More than 100 US leaders — including President Joe Biden and every living former US president except Donald Trump, along with Supreme Court judges, members of the last sitting Congress and governors — have a slaveholding ancestor, Reuters reported on Tuesday.
The investigation examining the ancestral history of US lawmakers and presidents found that Jimmy Carter, George W. Bush, Bill Clinton and Barack Obama — through his white mother's side, two of the nine sitting Supreme Court justices — Amy Coney Barrett and Neil Gorsuch — also have direct ancestors who enslaved black people.
Trump's ancestors arrived in the United States after slavery had been abolished.
Among 536 members of the last sitting Congress, Reuters determined that at least 100 Democrats and Republicans descend from slaveholders. They include Republican senators Mitch McConnell, Lindsey Graham and Tom Cotton, and Democratic senators Elizabeth Warren, Tammy Duckworth and Jeanne Shaheen.
At least 8 percent of Democrats in the last Congress and 28 percent of Republicans have such ancestors, Reuters found.
Last year, the governors of 11 of the 50 US states were descendants of slaveholders, Reuters reported. They include eight chief executives of the 11 states that formed the Confederate States of America, which seceded and waged war to preserve slavery. Two are seeking the Republican nomination for president: Asa Hutchinson, former Arkansas governor, and North Dakota Governor Doug Burgum.
Family ties
Reuters said it notified the political leaders of their family ties to slaveholding, and identified which of their ancestors enslaved people, how many people that ancestor enslaved, and how many generations removed that ancestor was from them.
It also sought comment from each public official to "understand how learning about their family connection might affect them personally, and whether the knowledge might inform their views on policy matters".
Biden, Obama and Clinton declined to comment about the information provided by Reuters.
A spokesperson for Carter said, "We have to decline an interview as the family is focusing on his health during hospice care."
Henry Louis Gates Jr, a professor at Harvard University who focuses on African and African American research and hosts the popular television genealogy show Finding Your Roots on PBS, told Reuters that identifying family connections to slaveholders is not another chapter in the blame game. "We do not inherit guilt for our ancestors' actions," he said.
"It's just to say: Look at how closely linked we are to the institution of slavery, and how it informed the lives of the ancestors of people who represent us in the United States Congress today. This is a learning opportunity for each individual. It is also a learning opportunity for their constituency and for the American people as a whole."
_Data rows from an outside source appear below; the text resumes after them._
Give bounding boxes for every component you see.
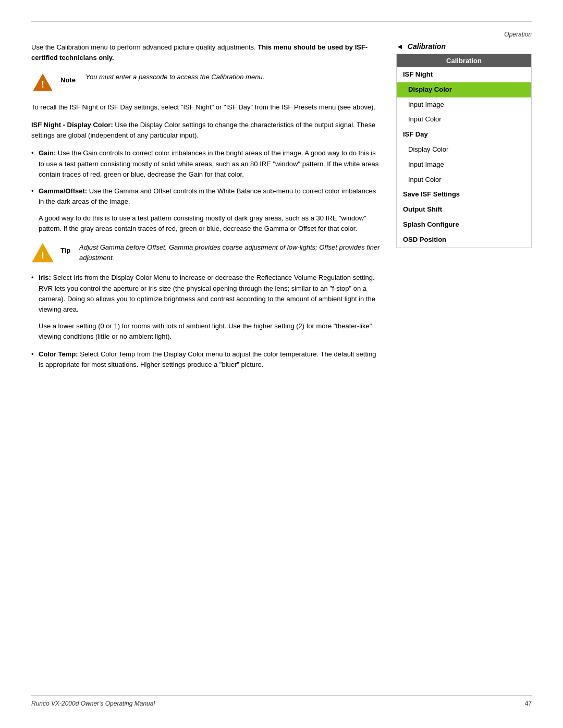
svg-text:!: !: [41, 79, 44, 90]
menu-item-outputshift-label: Output Shift: [403, 205, 442, 213]
menu-item-saveisf-label: Save ISF Settings: [403, 190, 460, 198]
page: Operation Use the Calibration menu to pe…: [0, 0, 563, 728]
footer: Runco VX-2000d Owner's Operating Manual …: [31, 695, 532, 707]
iris-sub-text: Use a lower setting (0 or 1) for rooms w…: [39, 322, 372, 340]
bullet-iris-text: Select Iris from the Display Color Menu …: [39, 274, 375, 313]
svg-text:i: i: [42, 250, 44, 261]
menu-item-inputcolor-night-label: Input Color: [408, 115, 442, 123]
warning-triangle-icon: !: [32, 72, 53, 93]
bullet-gamma-text: Use the Gamma and Offset controls in the…: [39, 187, 376, 205]
operation-text: Operation: [504, 31, 532, 38]
recall-paragraph: To recall the ISF Night or ISF Day setti…: [31, 102, 381, 113]
footer-manual: Runco VX-2000d Owner's Operating Manual: [31, 700, 155, 707]
menu-item-displaycolor-night[interactable]: Display Color: [397, 82, 531, 97]
menu-item-inputimage-night[interactable]: Input Image: [397, 97, 531, 113]
tip-triangle-icon: i: [31, 241, 54, 264]
menu-item-isfnight-label: ISF Night: [403, 70, 433, 78]
menu-item-splashconfigure[interactable]: Splash Configure: [397, 217, 531, 232]
intro-text-before-bold: Use the Calibration menu to perform adva…: [31, 43, 258, 51]
tip-box: i Tip Adjust Gamma before Offset. Gamma …: [31, 241, 381, 264]
menu-item-inputimage-night-label: Input Image: [408, 101, 444, 108]
calibration-header-row: ◄ Calibration: [396, 42, 532, 51]
iris-sub-para: Use a lower setting (0 or 1) for rooms w…: [31, 321, 381, 342]
bullet-iris: Iris: Select Iris from the Display Color…: [31, 273, 381, 315]
tip-content: Adjust Gamma before Offset. Gamma provid…: [79, 241, 381, 263]
menu-item-saveisf[interactable]: Save ISF Settings: [397, 187, 531, 202]
footer-page-number: 47: [525, 700, 532, 707]
tip-icon: i: [31, 241, 54, 264]
bullet-colortemp: Color Temp: Select Color Temp from the D…: [31, 349, 381, 370]
note-box: ! Note You must enter a passcode to acce…: [31, 71, 381, 94]
menu-item-displaycolor-night-label: Display Color: [408, 85, 452, 93]
note-content: You must enter a passcode to access the …: [85, 71, 264, 82]
menu-item-osdposition[interactable]: OSD Position: [397, 232, 531, 248]
menu-item-splashconfigure-label: Splash Configure: [403, 220, 459, 228]
note-icon: !: [31, 71, 54, 94]
isfnight-paragraph: ISF Night - Display Color: Use the Displ…: [31, 120, 381, 141]
note-label: Note: [60, 76, 76, 84]
recall-text: To recall the ISF Night or ISF Day setti…: [31, 103, 375, 111]
menu-item-isfnight[interactable]: ISF Night: [397, 67, 531, 82]
sidebar-column: ◄ Calibration Calibration ISF Night Disp…: [396, 42, 532, 377]
back-arrow-icon: ◄: [396, 42, 403, 51]
bullet-colortemp-text: Select Color Temp from the Display Color…: [39, 350, 376, 368]
bullet-gamma-term: Gamma/Offset:: [39, 187, 87, 195]
menu-item-inputcolor-night[interactable]: Input Color: [397, 112, 531, 127]
note-label-text: Note: [60, 71, 79, 84]
gamma-para: A good way to do this is to use a test p…: [31, 213, 381, 234]
gamma-para-text: A good way to do this is to use a test p…: [39, 214, 366, 232]
tip-label: Tip: [60, 246, 70, 254]
bullet-gain-term: Gain:: [39, 149, 56, 157]
main-column: Use the Calibration menu to perform adva…: [31, 42, 381, 377]
menu-item-inputimage-day-label: Input Image: [408, 161, 444, 168]
menu-item-inputcolor-day-label: Input Color: [408, 176, 442, 183]
bullet-gamma: Gamma/Offset: Use the Gamma and Offset c…: [31, 186, 381, 207]
menu-item-inputimage-day[interactable]: Input Image: [397, 157, 531, 172]
menu-item-osdposition-label: OSD Position: [403, 236, 446, 243]
menu-item-displaycolor-day[interactable]: Display Color: [397, 142, 531, 157]
content-area: Use the Calibration menu to perform adva…: [31, 42, 532, 377]
menu-item-inputcolor-day[interactable]: Input Color: [397, 172, 531, 188]
tip-label-text: Tip: [60, 241, 73, 254]
bullet-gain: Gain: Use the Gain controls to correct c…: [31, 148, 381, 179]
calibration-menu: Calibration ISF Night Display Color Inpu…: [396, 54, 532, 248]
tip-text-content: Adjust Gamma before Offset. Gamma provid…: [79, 243, 380, 262]
menu-header: Calibration: [397, 54, 531, 67]
note-text-content: You must enter a passcode to access the …: [85, 73, 264, 81]
isfnight-bold: ISF Night - Display Color:: [31, 121, 113, 129]
bullet-iris-term: Iris:: [39, 274, 51, 281]
calibration-sidebar-title: Calibration: [408, 42, 446, 51]
menu-item-displaycolor-day-label: Display Color: [408, 145, 448, 153]
bullet-colortemp-term: Color Temp:: [39, 350, 78, 358]
menu-item-outputshift[interactable]: Output Shift: [397, 202, 531, 217]
operation-label: Operation: [31, 31, 532, 38]
menu-item-isfday[interactable]: ISF Day: [397, 127, 531, 142]
intro-paragraph: Use the Calibration menu to perform adva…: [31, 42, 381, 63]
top-rule: [31, 21, 532, 21]
menu-item-isfday-label: ISF Day: [403, 130, 428, 138]
bullet-gain-text: Use the Gain controls to correct color i…: [39, 149, 378, 178]
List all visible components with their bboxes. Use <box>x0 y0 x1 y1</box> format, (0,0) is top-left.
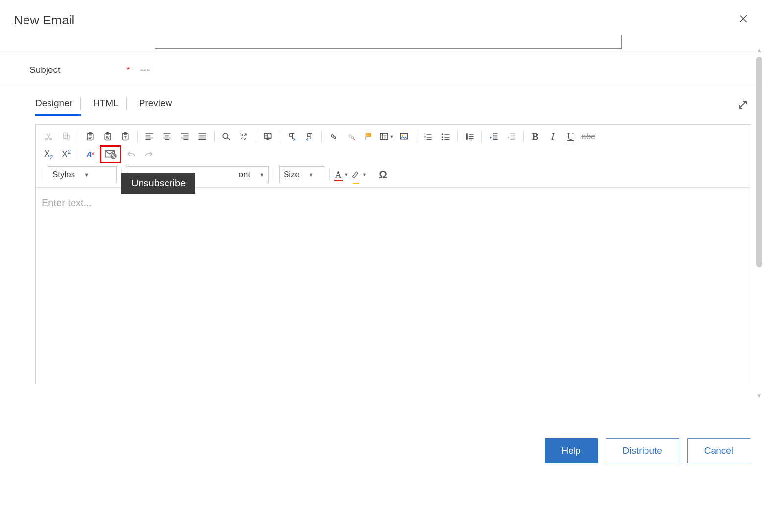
separator <box>214 131 215 142</box>
svg-rect-16 <box>366 133 371 137</box>
toolbar-row-1: W T ba ▼ 123 <box>40 128 746 145</box>
help-button[interactable]: Help <box>545 438 598 463</box>
svg-rect-17 <box>380 133 387 139</box>
svg-text:b: b <box>240 132 243 137</box>
size-label: Size <box>284 170 300 180</box>
styles-label: Styles <box>52 170 75 180</box>
separator <box>78 131 78 142</box>
separator <box>43 169 43 181</box>
svg-point-25 <box>442 139 443 140</box>
svg-text:W: W <box>106 135 110 139</box>
bold-icon[interactable]: B <box>527 129 543 144</box>
expand-icon[interactable] <box>736 97 750 114</box>
cut-icon[interactable] <box>41 129 56 144</box>
unsubscribe-tooltip: Unsubscribe <box>121 173 195 194</box>
separator <box>321 131 322 142</box>
align-left-icon[interactable] <box>142 129 157 144</box>
redo-icon[interactable] <box>141 146 157 162</box>
previous-field-border <box>155 35 622 49</box>
text-color-icon[interactable]: A ▼ <box>334 167 349 183</box>
clear-formatting-icon[interactable]: A <box>82 146 98 162</box>
find-icon[interactable] <box>218 129 234 144</box>
dialog-title: New Email <box>14 13 74 28</box>
replace-icon[interactable]: ba <box>236 129 252 144</box>
svg-point-1 <box>50 139 52 140</box>
scroll-up-icon[interactable]: ▲ <box>755 47 763 54</box>
paste-icon[interactable] <box>82 129 98 144</box>
editor-container: W T ba ▼ 123 <box>35 124 750 384</box>
align-justify-icon[interactable] <box>194 129 210 144</box>
outdent-icon[interactable] <box>503 129 519 144</box>
separator <box>523 131 524 142</box>
subscript-icon[interactable]: X2 <box>41 146 56 162</box>
editor-placeholder: Enter text... <box>42 197 92 208</box>
caret-down-icon: ▼ <box>84 172 89 178</box>
underline-icon[interactable]: U <box>563 129 578 144</box>
templates-icon[interactable] <box>260 129 276 144</box>
table-icon[interactable]: ▼ <box>379 129 394 144</box>
anchor-icon[interactable] <box>361 129 377 144</box>
close-button[interactable] <box>737 12 750 28</box>
tab-preview[interactable]: Preview <box>132 95 181 116</box>
unlink-icon[interactable] <box>343 129 359 144</box>
highlight-color-icon[interactable]: ▼ <box>351 167 367 183</box>
separator <box>280 131 280 142</box>
svg-rect-26 <box>466 133 468 139</box>
separator <box>481 131 482 142</box>
svg-point-23 <box>442 133 443 135</box>
required-indicator: * <box>126 65 130 75</box>
bullet-list-icon[interactable] <box>438 129 454 144</box>
caret-down-icon: ▼ <box>309 172 314 178</box>
subject-row: Subject * --- <box>0 54 764 86</box>
strikethrough-icon[interactable]: abc <box>580 129 596 144</box>
subject-value[interactable]: --- <box>140 65 150 75</box>
image-icon[interactable] <box>396 129 412 144</box>
cancel-button[interactable]: Cancel <box>687 438 750 463</box>
dialog-footer: Help Distribute Cancel <box>14 422 750 463</box>
undo-icon[interactable] <box>123 146 139 162</box>
tab-designer[interactable]: Designer <box>35 95 81 116</box>
separator <box>416 131 416 142</box>
link-icon[interactable] <box>326 129 341 144</box>
svg-point-12 <box>223 133 228 138</box>
toolbar-row-2: X2 X2 A <box>40 145 746 163</box>
align-center-icon[interactable] <box>159 129 175 144</box>
special-char-icon[interactable]: Ω <box>375 167 391 183</box>
italic-icon[interactable]: I <box>545 129 561 144</box>
blockquote-icon[interactable] <box>462 129 478 144</box>
separator <box>274 169 274 181</box>
editor-body[interactable]: Enter text... <box>36 188 750 384</box>
svg-text:T: T <box>124 135 127 139</box>
separator <box>137 131 138 142</box>
scrollbar[interactable]: ▲ ▼ <box>755 47 763 399</box>
copy-icon[interactable] <box>58 129 74 144</box>
scroll-thumb[interactable] <box>756 57 762 267</box>
superscript-icon[interactable]: X2 <box>58 146 74 162</box>
tab-html[interactable]: HTML <box>86 95 127 116</box>
styles-dropdown[interactable]: Styles ▼ <box>48 166 117 183</box>
distribute-button[interactable]: Distribute <box>606 438 679 463</box>
separator <box>256 131 256 142</box>
paste-text-icon[interactable]: T <box>118 129 133 144</box>
numbered-list-icon[interactable]: 123 <box>420 129 436 144</box>
svg-text:3: 3 <box>424 138 426 141</box>
separator <box>371 169 371 181</box>
size-dropdown[interactable]: Size ▼ <box>279 166 324 183</box>
dialog-header: New Email <box>0 0 764 37</box>
ltr-icon[interactable] <box>284 129 300 144</box>
rtl-icon[interactable] <box>302 129 317 144</box>
tabs-row: Designer HTML Preview <box>0 86 764 116</box>
separator <box>329 169 330 181</box>
paste-word-icon[interactable]: W <box>100 129 116 144</box>
svg-rect-3 <box>65 135 69 140</box>
separator <box>457 131 458 142</box>
indent-icon[interactable] <box>486 129 501 144</box>
scroll-down-icon[interactable]: ▼ <box>755 393 763 399</box>
unsubscribe-icon[interactable] <box>103 146 119 162</box>
align-right-icon[interactable] <box>177 129 192 144</box>
unsubscribe-button-highlight <box>100 145 121 163</box>
font-label-partial: ont <box>239 170 250 180</box>
svg-text:a: a <box>244 137 247 141</box>
svg-rect-2 <box>63 133 67 139</box>
svg-text:A: A <box>86 150 92 158</box>
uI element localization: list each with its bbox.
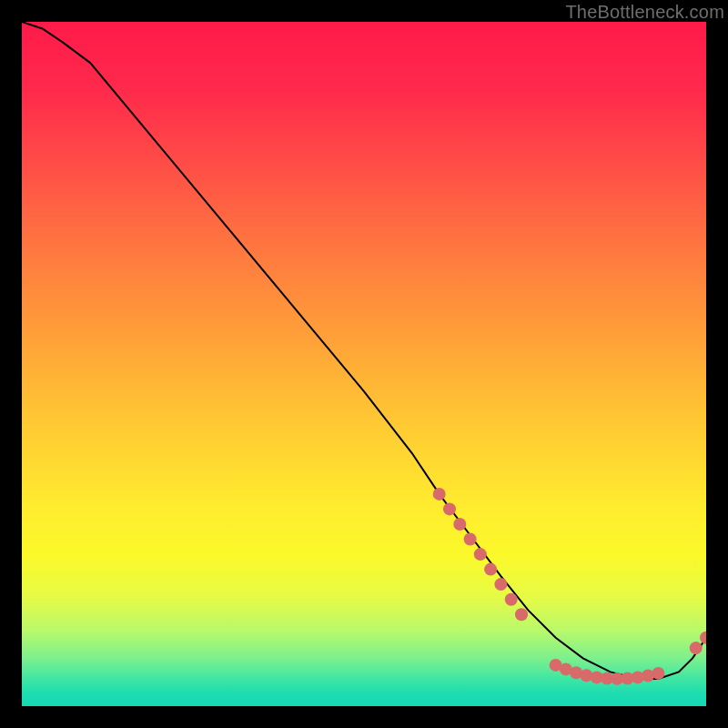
plot-overlay-svg <box>22 22 706 706</box>
data-point <box>484 563 497 576</box>
data-point <box>494 578 507 591</box>
chart-stage: TheBottleneck.com <box>0 0 728 728</box>
data-point <box>652 667 664 680</box>
bottleneck-curve <box>22 22 706 679</box>
plot-area <box>22 22 706 706</box>
data-point <box>690 642 703 654</box>
data-point <box>433 488 446 500</box>
data-point <box>700 632 706 644</box>
data-points-group <box>433 488 706 685</box>
data-point <box>453 518 466 531</box>
data-point <box>505 593 518 606</box>
watermark-label: TheBottleneck.com <box>565 2 724 23</box>
data-point <box>464 533 477 546</box>
data-point <box>443 502 456 515</box>
data-point <box>515 608 528 621</box>
data-point <box>474 548 487 561</box>
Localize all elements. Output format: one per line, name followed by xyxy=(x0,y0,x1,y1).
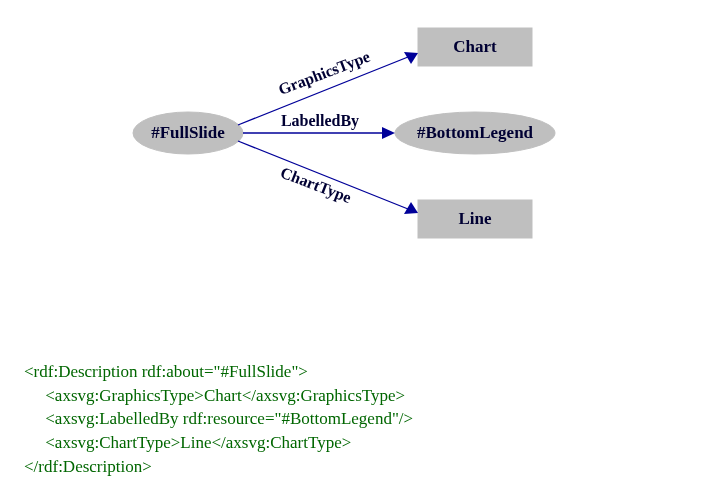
code-line-4: <axsvg:ChartType>Line</axsvg:ChartType> xyxy=(24,433,351,452)
node-chart: Chart xyxy=(418,28,532,66)
svg-marker-7 xyxy=(382,127,395,139)
node-bottomlegend-label: #BottomLegend xyxy=(417,123,534,142)
edge-charttype: ChartType xyxy=(238,141,418,214)
node-bottomlegend: #BottomLegend xyxy=(395,112,555,154)
code-line-2: <axsvg:GraphicsType>Chart</axsvg:Graphic… xyxy=(24,386,405,405)
rdf-graph: #FullSlide Chart #BottomLegend Line Grap… xyxy=(0,0,714,290)
node-chart-label: Chart xyxy=(453,37,497,56)
edge-graphicstype-label: GraphicsType xyxy=(276,48,373,99)
edge-labelledby: LabelledBy xyxy=(243,112,395,139)
edge-charttype-label: ChartType xyxy=(278,164,354,207)
code-line-3: <axsvg:LabelledBy rdf:resource="#BottomL… xyxy=(24,409,413,428)
node-line-label: Line xyxy=(458,209,492,228)
node-fullslide: #FullSlide xyxy=(133,112,243,154)
node-fullslide-label: #FullSlide xyxy=(151,123,225,142)
code-line-1: <rdf:Description rdf:about="#FullSlide"> xyxy=(24,362,308,381)
code-line-5: </rdf:Description> xyxy=(24,457,152,476)
node-line: Line xyxy=(418,200,532,238)
edge-labelledby-label: LabelledBy xyxy=(281,112,359,130)
rdf-code-block: <rdf:Description rdf:about="#FullSlide">… xyxy=(24,336,413,479)
svg-line-8 xyxy=(238,141,413,211)
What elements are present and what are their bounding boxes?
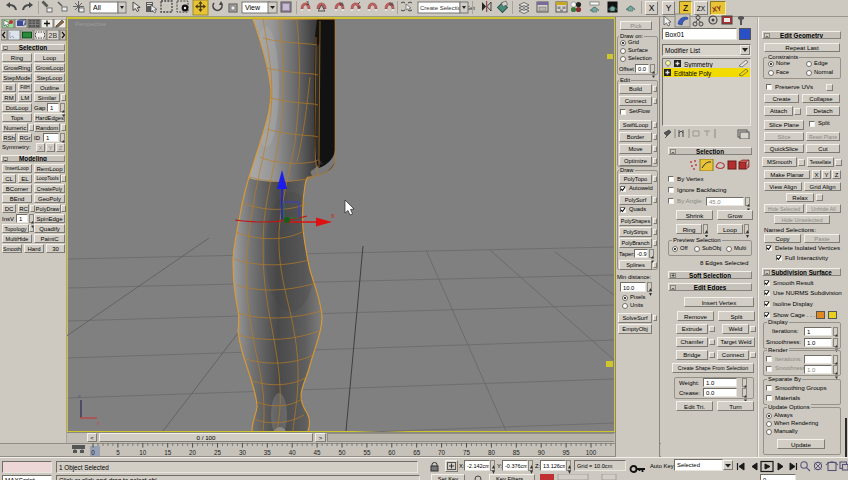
svg-text:x: x	[97, 420, 100, 426]
svg-text:%: %	[339, 1, 344, 7]
svg-text:View: View	[245, 4, 261, 11]
svg-text:75: 75	[463, 449, 471, 456]
svg-text:100: 100	[586, 449, 597, 456]
svg-text:z: z	[78, 393, 81, 399]
svg-text:15: 15	[164, 449, 172, 456]
svg-text:80: 80	[488, 449, 496, 456]
svg-text:5: 5	[116, 449, 120, 456]
svg-text:XY: XY	[712, 4, 723, 13]
svg-text:45: 45	[314, 449, 322, 456]
svg-text:85: 85	[513, 449, 521, 456]
svg-text:70: 70	[438, 449, 446, 456]
svg-text:95: 95	[563, 449, 571, 456]
svg-text:Perspective: Perspective	[75, 21, 107, 27]
svg-text:2B: 2B	[49, 32, 58, 39]
svg-text:25: 25	[214, 449, 222, 456]
svg-text:65: 65	[413, 449, 421, 456]
svg-text:40: 40	[289, 449, 297, 456]
svg-text:x: x	[331, 212, 335, 219]
svg-text:3: 3	[306, 0, 309, 6]
svg-text:90: 90	[538, 449, 546, 456]
svg-text:50: 50	[338, 449, 346, 456]
svg-text:30: 30	[239, 449, 247, 456]
svg-text:60: 60	[388, 449, 396, 456]
svg-text:55: 55	[363, 449, 371, 456]
svg-text:35: 35	[264, 449, 272, 456]
svg-text:0: 0	[91, 449, 95, 456]
svg-text:All: All	[93, 4, 101, 11]
svg-text:10: 10	[139, 449, 147, 456]
svg-text:20: 20	[189, 449, 197, 456]
svg-text:%: %	[389, 1, 394, 7]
To trace the lineages of the political leaders, Reuters said it assembled tens of thousands of pieces of information contained in thousands of pages of documents. Reporters only considered evidence of slaveholding that occurred after the founding of the US. They also limited their research to direct lineal descendants of the present-day leaders rather than building family trees that included distant cousins.